Broker organic growth is “clearly influenced” by both GDP and pricing trends “but appears to be able to withstand soft market conditions or economic contractions provided they do not occur concurrently.”  

For the time being, commercial lines look sufficiently firm that “if GDP growth slows, insurance brokers would still a benefit from pricing on organic revenue.”

Since mid-December, the big-5 insurance brokers are down 4.1% on average, underperforming the S&P 500 which was up 0.7% over the same period. 

Brokerage income need not be the only weak point during an economic downturn, Wells Fargo acknowledges.

Fiduciary investment income would slow almost by definition, but Wells Fargo believes the group “can absorb the headwind and still show margin improvement,” in part by slowing reinvestment from such income sources.  

The Wells Fargo bottom line for investors:  the recent low in share prices and the failure to rebound with the broader market make “a good entry point,” all the better ahead of Q4 earnings announcements. 
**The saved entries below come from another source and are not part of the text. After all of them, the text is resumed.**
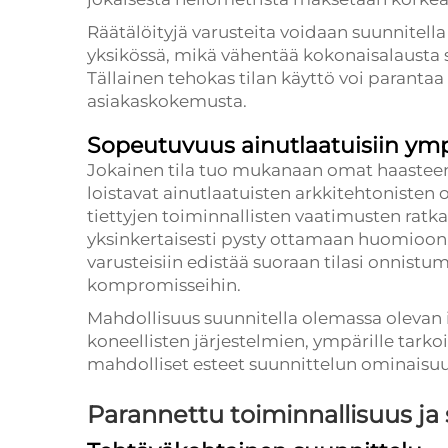
Räätälöityjä varusteita voidaan suunnitell
yksikössä, mikä vähentää kokonaisalausta s
Tällainen tehokas tilan käyttö voi parantaa 
asiakaskokemusta.
Sopeutuvuus ainutlaatuisiin ymp
Jokainen tila tuo mukanaan omat haasteen
loistavat ainutlaatuisten arkkitehtonisten 
tiettyjen toiminnallisten vaatimusten ratka
yksinkertaisesti pysty ottamaan huomioon.
varusteisiin edistää suoraan tilasi onnistum
kompromisseihin.
Mahdollisuus suunnitella olemassa olevan i
koneellisten järjestelmien, ympärille tarko
mahdolliset esteet suunnittelun ominaisuuk
Parannettu toiminnallisuus ja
Gallagher remains the top pick among brokers for Wells Fargo, which cites the broker’s “consistent performance” in organic growth and margins. WTW is high in the rankings, evidenced by Wells Fargo's  recent upgrade to Overweight.

Aon is the outlier. “We remain cautious on AON given its weaker organic growth plus noise associated with the NFP deal,” Wells Fargo analysts wrote.